Once the line containing "RSS (905, 14)" has been written out, stop; until then, restate each line of the entries below word for word from the first.

- Opening Delimiter -

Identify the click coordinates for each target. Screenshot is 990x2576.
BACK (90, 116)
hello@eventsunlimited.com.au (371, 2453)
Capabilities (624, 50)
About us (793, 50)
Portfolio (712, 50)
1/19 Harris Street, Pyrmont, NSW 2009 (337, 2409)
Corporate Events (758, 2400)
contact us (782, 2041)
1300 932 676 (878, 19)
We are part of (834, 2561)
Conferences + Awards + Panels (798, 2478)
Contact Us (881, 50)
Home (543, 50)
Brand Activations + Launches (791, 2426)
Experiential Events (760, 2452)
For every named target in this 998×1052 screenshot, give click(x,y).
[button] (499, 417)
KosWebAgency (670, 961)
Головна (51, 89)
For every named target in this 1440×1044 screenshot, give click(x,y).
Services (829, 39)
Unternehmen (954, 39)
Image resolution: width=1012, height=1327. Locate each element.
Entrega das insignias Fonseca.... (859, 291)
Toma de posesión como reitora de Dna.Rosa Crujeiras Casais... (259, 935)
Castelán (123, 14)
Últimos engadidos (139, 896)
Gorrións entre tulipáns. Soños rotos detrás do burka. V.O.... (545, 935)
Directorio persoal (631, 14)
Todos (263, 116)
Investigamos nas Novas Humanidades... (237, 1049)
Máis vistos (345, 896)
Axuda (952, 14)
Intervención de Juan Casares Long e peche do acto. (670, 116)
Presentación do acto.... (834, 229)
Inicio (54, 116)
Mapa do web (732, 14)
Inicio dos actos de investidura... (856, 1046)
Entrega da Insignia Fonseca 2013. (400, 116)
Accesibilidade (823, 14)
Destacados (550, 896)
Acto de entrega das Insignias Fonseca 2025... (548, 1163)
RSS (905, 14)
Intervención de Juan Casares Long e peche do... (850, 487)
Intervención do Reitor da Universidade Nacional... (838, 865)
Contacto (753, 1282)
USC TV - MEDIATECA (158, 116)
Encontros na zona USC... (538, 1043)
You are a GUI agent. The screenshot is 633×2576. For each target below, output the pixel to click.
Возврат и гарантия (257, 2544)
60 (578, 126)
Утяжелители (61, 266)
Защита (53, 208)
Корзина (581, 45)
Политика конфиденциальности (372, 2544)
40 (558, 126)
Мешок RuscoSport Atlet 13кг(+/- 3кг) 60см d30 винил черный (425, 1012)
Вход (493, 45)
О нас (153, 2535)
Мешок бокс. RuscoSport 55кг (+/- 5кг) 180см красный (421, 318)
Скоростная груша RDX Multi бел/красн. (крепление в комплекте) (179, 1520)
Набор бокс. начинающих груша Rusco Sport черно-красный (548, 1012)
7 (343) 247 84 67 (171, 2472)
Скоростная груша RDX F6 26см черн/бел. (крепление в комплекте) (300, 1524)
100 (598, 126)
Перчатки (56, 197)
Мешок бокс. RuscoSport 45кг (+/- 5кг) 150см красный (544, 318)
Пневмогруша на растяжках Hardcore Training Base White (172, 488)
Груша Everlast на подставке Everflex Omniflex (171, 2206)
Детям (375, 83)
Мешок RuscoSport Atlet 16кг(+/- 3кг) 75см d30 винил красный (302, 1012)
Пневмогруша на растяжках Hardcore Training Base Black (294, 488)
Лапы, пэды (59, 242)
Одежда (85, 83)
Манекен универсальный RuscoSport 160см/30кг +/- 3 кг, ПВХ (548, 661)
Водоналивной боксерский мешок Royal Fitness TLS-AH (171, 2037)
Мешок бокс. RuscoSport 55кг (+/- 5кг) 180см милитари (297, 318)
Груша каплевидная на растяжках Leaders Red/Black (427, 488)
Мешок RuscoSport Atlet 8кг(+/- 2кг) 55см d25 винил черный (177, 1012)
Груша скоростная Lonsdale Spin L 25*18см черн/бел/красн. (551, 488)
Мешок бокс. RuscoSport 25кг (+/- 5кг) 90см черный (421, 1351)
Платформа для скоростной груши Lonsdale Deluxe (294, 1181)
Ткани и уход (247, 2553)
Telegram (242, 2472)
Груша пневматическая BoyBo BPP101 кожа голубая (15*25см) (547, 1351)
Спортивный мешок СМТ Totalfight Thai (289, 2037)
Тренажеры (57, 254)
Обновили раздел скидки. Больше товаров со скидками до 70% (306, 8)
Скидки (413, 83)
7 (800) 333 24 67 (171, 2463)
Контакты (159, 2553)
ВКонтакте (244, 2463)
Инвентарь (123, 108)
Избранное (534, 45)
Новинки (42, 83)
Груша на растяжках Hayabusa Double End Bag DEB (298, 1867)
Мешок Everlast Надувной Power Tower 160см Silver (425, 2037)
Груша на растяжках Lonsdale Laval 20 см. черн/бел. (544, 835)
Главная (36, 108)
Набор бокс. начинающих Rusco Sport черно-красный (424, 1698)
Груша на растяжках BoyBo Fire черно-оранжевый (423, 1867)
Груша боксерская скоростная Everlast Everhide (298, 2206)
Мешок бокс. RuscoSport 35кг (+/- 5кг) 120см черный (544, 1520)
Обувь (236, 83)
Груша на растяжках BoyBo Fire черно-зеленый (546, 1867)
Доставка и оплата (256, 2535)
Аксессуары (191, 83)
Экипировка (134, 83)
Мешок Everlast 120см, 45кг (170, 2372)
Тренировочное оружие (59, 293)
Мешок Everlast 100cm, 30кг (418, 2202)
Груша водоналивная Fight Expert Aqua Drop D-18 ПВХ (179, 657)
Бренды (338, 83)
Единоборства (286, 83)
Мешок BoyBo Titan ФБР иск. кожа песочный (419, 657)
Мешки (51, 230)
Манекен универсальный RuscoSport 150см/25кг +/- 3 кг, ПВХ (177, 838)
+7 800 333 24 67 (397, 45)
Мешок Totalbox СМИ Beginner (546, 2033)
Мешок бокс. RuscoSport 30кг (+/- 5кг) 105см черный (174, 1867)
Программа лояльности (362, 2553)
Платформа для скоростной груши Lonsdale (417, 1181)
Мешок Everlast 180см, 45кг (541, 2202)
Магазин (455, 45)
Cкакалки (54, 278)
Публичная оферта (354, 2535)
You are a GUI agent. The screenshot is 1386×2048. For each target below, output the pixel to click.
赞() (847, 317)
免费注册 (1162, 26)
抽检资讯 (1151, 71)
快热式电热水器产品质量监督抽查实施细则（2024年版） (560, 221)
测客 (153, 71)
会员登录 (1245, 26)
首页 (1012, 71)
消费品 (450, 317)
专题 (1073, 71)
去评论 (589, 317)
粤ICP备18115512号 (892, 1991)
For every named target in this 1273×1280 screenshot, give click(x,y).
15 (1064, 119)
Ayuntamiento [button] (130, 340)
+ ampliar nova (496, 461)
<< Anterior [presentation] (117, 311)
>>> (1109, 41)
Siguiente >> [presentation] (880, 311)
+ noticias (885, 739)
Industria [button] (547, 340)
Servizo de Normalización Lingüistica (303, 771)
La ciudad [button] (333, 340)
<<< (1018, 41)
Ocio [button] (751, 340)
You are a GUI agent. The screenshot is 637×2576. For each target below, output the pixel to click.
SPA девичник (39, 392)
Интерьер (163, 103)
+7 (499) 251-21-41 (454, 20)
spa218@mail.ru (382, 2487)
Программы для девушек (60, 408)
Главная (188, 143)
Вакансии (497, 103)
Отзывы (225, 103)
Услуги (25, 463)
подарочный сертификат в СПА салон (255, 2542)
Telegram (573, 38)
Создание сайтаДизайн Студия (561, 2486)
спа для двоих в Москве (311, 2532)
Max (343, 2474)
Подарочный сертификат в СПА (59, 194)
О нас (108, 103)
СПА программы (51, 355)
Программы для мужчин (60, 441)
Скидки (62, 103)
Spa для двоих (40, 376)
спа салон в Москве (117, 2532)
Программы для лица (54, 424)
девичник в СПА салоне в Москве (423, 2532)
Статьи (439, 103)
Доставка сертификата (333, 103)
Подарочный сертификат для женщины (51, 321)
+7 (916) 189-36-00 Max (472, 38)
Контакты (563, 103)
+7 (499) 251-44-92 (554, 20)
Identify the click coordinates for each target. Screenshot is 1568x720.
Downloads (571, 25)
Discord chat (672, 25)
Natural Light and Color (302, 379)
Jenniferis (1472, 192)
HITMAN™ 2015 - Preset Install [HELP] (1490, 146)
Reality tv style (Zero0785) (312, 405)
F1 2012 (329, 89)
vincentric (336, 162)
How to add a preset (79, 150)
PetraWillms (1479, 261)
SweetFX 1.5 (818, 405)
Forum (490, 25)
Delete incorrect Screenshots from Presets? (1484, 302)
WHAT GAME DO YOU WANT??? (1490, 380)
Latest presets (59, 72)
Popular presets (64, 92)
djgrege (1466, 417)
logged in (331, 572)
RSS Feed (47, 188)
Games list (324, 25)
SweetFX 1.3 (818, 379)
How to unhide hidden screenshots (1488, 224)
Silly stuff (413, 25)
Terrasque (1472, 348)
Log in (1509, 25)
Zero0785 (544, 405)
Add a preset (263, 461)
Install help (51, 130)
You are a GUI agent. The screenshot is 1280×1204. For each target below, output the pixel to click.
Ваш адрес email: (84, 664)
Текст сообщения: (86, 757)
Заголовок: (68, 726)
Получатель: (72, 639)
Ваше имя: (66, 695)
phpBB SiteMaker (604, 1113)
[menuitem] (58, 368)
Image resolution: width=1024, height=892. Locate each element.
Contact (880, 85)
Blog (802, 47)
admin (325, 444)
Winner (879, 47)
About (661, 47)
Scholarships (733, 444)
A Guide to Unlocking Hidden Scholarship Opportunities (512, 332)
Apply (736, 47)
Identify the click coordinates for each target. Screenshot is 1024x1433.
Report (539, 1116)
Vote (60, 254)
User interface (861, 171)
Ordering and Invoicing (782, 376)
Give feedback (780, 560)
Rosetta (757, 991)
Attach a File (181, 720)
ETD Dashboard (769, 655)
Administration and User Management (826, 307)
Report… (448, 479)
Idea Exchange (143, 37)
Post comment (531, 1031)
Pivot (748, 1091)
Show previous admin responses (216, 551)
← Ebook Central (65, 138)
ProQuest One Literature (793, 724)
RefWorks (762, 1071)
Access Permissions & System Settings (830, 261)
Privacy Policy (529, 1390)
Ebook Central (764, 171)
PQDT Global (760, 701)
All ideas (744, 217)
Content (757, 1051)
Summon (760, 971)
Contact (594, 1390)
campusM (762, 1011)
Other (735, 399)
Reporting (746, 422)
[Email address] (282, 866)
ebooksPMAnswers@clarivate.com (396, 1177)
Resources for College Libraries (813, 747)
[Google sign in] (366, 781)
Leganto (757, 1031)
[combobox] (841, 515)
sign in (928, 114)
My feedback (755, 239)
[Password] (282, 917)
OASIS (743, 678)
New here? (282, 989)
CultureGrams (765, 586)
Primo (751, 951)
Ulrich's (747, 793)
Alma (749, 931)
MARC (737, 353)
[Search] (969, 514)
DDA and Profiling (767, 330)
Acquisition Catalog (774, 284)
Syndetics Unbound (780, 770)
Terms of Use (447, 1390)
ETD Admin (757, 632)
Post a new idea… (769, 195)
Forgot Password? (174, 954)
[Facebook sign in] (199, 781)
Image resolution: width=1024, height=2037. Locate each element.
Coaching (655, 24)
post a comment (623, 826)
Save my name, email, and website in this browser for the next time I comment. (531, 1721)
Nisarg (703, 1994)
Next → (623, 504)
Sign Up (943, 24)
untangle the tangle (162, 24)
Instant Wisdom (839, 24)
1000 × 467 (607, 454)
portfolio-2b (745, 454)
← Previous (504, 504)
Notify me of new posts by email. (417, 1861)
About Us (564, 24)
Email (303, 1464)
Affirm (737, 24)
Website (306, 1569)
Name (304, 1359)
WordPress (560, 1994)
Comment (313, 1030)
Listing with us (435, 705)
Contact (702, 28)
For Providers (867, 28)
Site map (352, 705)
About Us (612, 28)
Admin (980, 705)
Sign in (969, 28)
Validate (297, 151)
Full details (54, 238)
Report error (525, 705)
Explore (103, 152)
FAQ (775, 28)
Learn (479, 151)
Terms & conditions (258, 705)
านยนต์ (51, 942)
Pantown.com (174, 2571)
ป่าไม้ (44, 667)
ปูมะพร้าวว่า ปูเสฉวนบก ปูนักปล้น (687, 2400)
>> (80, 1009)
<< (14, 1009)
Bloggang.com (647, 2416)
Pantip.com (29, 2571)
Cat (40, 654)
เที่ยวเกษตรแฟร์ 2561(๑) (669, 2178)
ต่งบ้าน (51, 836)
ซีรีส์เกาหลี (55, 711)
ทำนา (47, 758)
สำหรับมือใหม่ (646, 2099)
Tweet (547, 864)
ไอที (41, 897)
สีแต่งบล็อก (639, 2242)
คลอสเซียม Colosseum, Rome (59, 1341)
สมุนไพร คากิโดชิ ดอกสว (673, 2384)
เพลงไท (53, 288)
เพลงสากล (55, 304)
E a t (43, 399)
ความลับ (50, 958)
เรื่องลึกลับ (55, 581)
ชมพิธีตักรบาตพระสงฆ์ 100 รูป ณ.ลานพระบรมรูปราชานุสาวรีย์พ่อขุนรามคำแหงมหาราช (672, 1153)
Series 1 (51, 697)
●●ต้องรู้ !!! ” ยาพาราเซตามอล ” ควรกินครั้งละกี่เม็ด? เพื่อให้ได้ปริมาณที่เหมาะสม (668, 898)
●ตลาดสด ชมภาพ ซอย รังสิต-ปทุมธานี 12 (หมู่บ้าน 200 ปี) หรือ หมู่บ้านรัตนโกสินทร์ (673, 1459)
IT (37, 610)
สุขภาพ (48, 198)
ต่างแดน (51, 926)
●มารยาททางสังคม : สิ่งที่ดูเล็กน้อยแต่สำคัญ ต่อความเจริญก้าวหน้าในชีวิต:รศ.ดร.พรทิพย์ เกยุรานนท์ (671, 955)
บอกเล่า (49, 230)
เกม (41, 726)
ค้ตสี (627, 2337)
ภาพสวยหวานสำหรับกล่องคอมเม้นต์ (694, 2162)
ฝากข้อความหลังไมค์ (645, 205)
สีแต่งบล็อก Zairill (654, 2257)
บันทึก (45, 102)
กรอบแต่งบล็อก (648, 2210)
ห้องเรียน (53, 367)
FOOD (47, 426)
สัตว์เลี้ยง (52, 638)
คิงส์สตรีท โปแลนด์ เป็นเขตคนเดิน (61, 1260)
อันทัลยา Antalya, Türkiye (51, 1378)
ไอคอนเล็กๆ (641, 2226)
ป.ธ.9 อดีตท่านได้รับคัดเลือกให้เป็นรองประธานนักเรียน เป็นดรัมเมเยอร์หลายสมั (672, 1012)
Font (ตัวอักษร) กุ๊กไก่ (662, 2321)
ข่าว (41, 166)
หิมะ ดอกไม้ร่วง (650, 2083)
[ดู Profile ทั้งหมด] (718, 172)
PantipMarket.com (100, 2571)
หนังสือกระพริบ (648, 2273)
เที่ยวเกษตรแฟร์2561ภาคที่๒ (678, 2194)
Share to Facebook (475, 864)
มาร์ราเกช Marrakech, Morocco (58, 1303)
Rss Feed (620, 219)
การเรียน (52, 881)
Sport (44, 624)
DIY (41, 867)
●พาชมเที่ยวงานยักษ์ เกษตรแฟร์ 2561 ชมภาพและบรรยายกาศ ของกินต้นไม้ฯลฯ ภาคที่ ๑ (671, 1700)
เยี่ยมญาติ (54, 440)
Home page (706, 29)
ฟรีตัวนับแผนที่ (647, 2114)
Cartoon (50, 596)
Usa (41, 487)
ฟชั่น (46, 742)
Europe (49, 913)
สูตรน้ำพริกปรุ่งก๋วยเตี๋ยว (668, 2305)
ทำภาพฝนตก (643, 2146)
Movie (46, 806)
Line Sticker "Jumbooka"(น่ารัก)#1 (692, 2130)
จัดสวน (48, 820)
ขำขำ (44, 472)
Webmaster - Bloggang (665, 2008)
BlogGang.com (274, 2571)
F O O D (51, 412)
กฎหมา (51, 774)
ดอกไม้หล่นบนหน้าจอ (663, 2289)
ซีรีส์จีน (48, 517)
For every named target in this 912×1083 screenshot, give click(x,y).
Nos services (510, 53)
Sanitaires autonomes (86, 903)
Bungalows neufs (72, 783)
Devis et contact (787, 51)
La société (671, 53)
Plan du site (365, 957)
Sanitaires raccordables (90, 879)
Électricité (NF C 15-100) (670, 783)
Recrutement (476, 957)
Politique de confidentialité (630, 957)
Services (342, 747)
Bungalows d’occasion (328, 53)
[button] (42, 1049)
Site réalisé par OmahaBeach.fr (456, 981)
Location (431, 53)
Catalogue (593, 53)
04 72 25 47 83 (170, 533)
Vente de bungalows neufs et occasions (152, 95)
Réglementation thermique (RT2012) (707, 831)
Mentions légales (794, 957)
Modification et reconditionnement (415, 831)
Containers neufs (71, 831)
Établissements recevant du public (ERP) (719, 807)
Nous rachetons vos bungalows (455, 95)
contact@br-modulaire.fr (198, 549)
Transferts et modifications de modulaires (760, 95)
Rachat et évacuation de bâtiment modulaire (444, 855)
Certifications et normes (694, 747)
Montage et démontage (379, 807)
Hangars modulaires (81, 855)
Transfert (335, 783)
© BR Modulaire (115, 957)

- Closing Delimiter -

● **The completed task**
Identify the click coordinates for each target. Screenshot is 990x2576.
BACK (90, 116)
hello@eventsunlimited.com.au (371, 2453)
Capabilities (624, 50)
About us (793, 50)
Portfolio (712, 50)
1/19 Harris Street, Pyrmont, NSW 2009 (337, 2409)
Corporate Events (758, 2400)
contact us (782, 2041)
1300 932 676 (878, 19)
We are part of (834, 2561)
Conferences + Awards + Panels (798, 2478)
Contact Us (881, 50)
Home (543, 50)
Brand Activations + Launches (791, 2426)
Experiential Events (760, 2452)
For every named target in this 998×1052 screenshot, give click(x,y).
[button] (499, 417)
KosWebAgency (670, 961)
Головна (51, 89)
For every named target in this 1440×1044 screenshot, give click(x,y).
Services (829, 39)
Unternehmen (954, 39)
Image resolution: width=1012, height=1327. Locate each element.
Entrega das insignias Fonseca.... (859, 291)
Toma de posesión como reitora de Dna.Rosa Crujeiras Casais... (259, 935)
Castelán (123, 14)
Últimos engadidos (139, 896)
Gorrións entre tulipáns. Soños rotos detrás do burka. V.O.... (545, 935)
Directorio persoal (631, 14)
Todos (263, 116)
Investigamos nas Novas Humanidades... (237, 1049)
Máis vistos (345, 896)
Axuda (952, 14)
Intervención de Juan Casares Long e peche do acto. (670, 116)
Presentación do acto.... (834, 229)
Inicio (54, 116)
Mapa do web (732, 14)
Inicio dos actos de investidura... (856, 1046)
Entrega da Insignia Fonseca 2013. (400, 116)
Accesibilidade (823, 14)
Destacados (550, 896)
Acto de entrega das Insignias Fonseca 2025... (548, 1163)
RSS (905, 14)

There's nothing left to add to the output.